Transcribe exactly, and only, the lines from the one containing "This screenshot has" through the end of the entries below, leaving the pictures out.

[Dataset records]
++++++++

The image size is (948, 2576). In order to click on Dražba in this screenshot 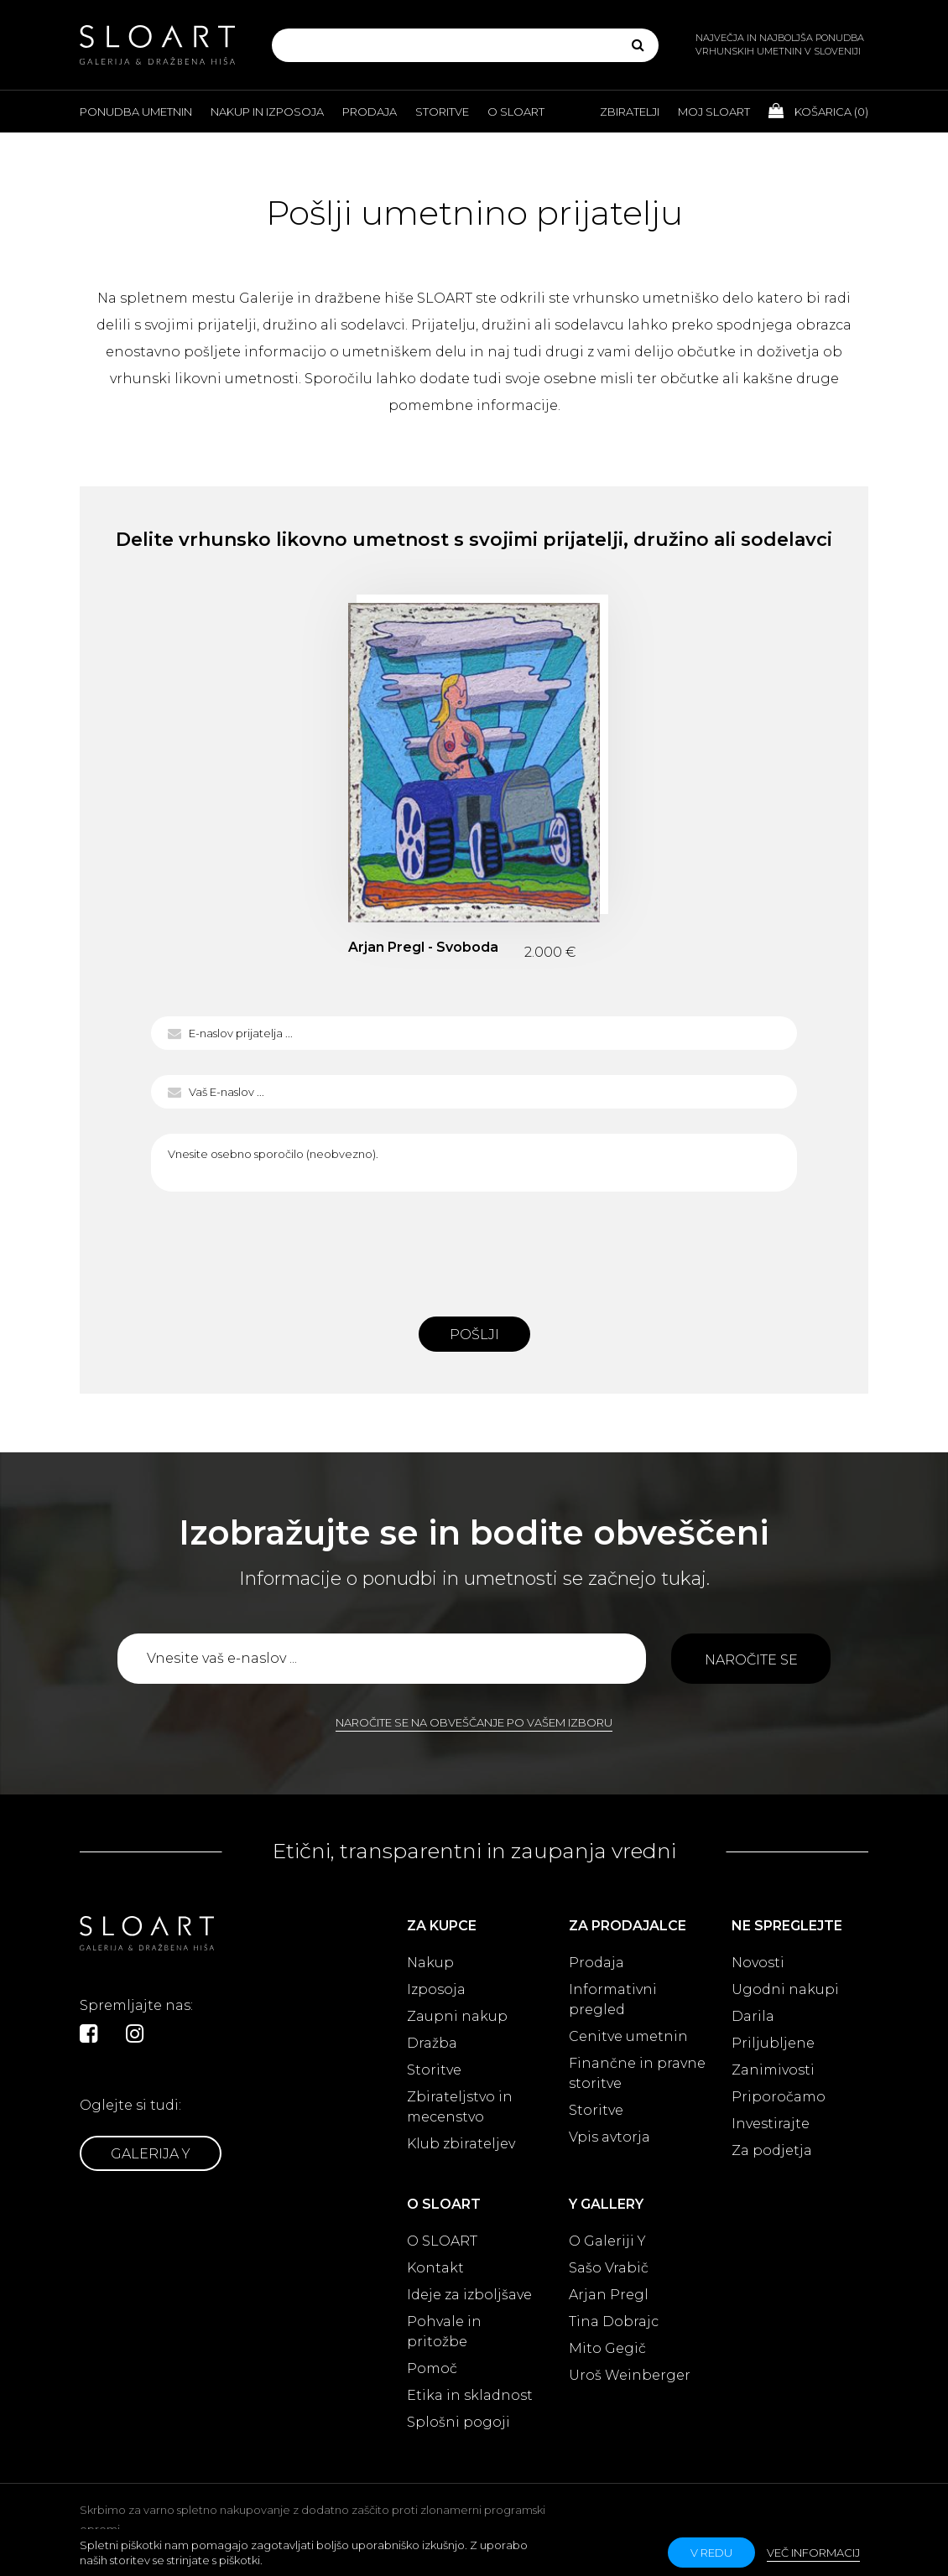, I will do `click(432, 2043)`.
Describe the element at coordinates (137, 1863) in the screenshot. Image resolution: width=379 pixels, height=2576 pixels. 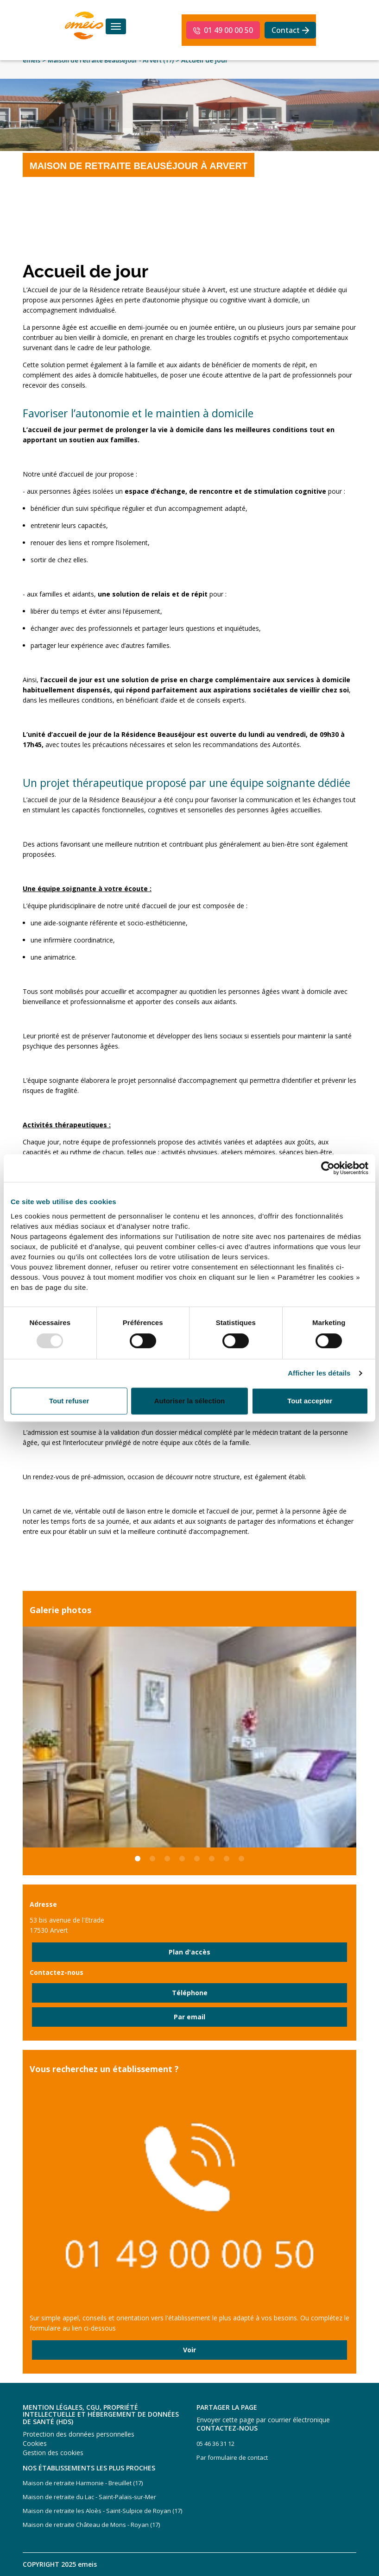
I see `1 [button]` at that location.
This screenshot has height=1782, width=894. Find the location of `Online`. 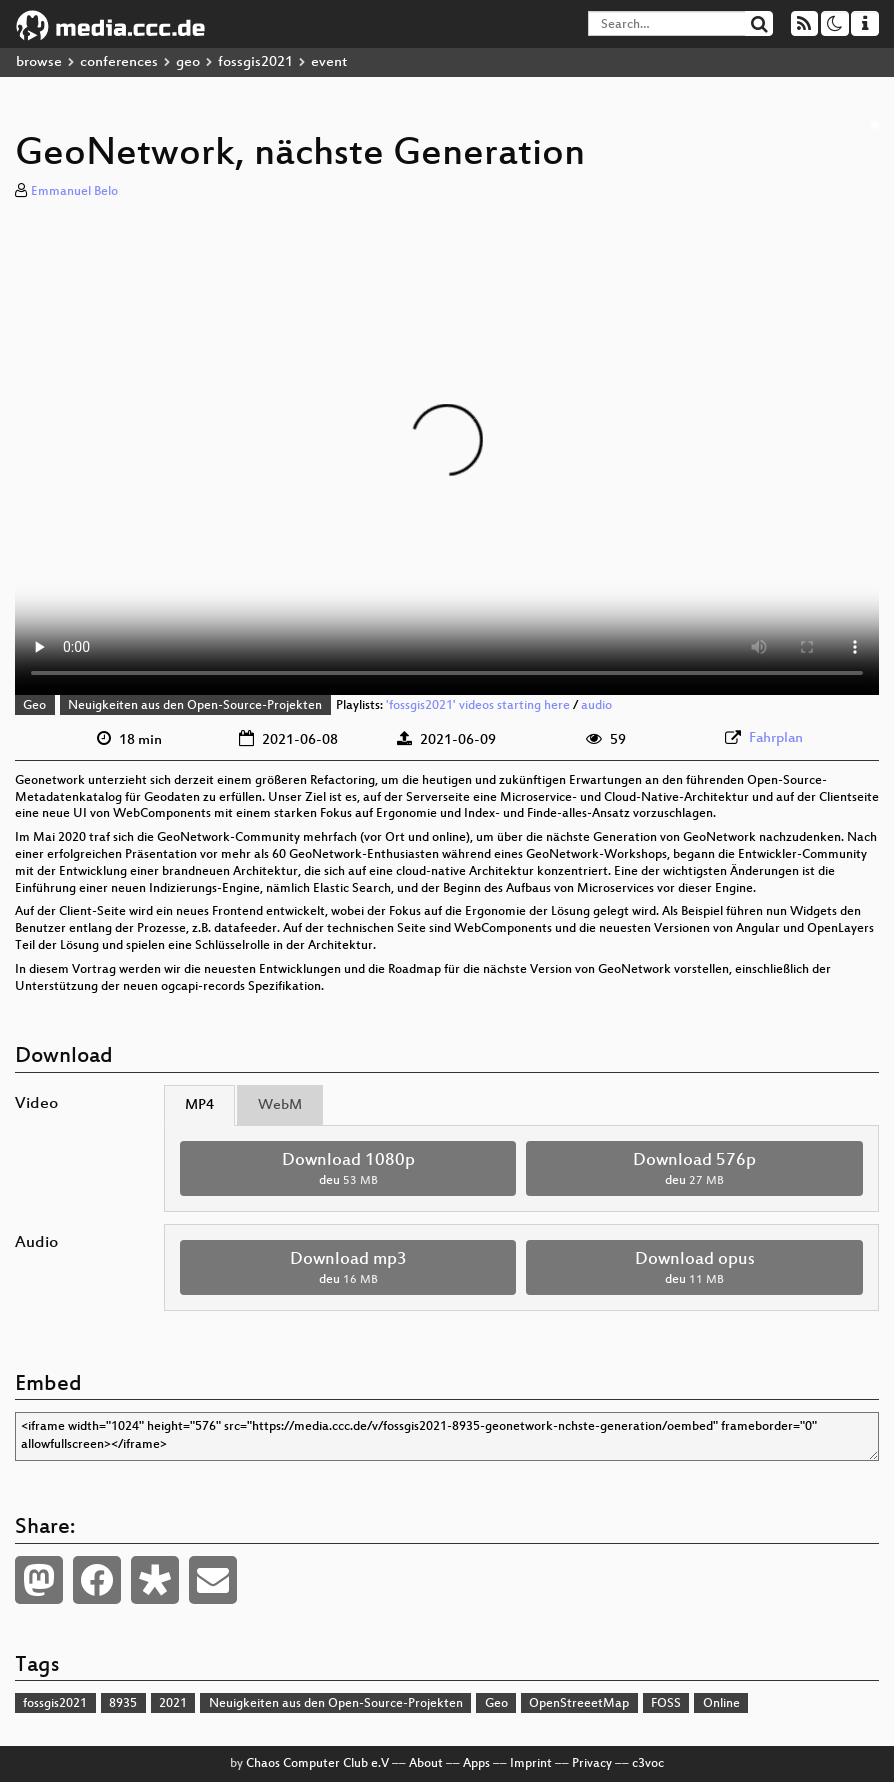

Online is located at coordinates (721, 1704).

++++++++

> [Task output]:
This screenshot has height=1782, width=894. Find the location of `Online`. 

Online is located at coordinates (721, 1704).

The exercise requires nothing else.